DIRECTIONS FOR THIS TASK
Here are some records; return them all exactly.

EXCERPTED DATA
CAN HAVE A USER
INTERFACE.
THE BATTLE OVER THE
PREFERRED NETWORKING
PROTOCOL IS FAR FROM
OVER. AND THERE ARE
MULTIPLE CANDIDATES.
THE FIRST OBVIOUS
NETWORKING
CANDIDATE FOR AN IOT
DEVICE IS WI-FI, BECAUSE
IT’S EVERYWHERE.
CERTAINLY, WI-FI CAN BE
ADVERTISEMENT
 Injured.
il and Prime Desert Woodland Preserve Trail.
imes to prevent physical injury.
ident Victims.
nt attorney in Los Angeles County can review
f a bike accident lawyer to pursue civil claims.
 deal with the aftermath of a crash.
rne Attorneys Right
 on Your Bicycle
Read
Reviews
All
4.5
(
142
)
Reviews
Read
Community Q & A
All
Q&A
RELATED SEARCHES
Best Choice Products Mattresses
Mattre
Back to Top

RESULT OF THE TASK
CAN HAVE A USER
INTERFACE.
THE BATTLE OVER THE
PREFERRED NETWORKING
PROTOCOL IS FAR FROM
OVER. AND THERE ARE
MULTIPLE CANDIDATES.
THE FIRST OBVIOUS
NETWORKING
CANDIDATE FOR AN IOT
DEVICE IS WI-FI, BECAUSE
IT’S EVERYWHERE.
CERTAINLY, WI-FI CAN BE
ADVERTISEMENT
 Injured.
il and Prime Desert Woodland Preserve Trail.
imes to prevent physical injury.
ident Victims.
nt attorney in Los Angeles County can review
f a bike accident lawyer to pursue civil claims.
 deal with the aftermath of a crash.
rne Attorneys Right
 on Your Bicycle
Read
Reviews
All
4.5
(
142
)
Reviews
Read
Community Q & A
All
Q&A
RELATED SEARCHES
Best Choice Products Mattresses
Mattre
Back to Top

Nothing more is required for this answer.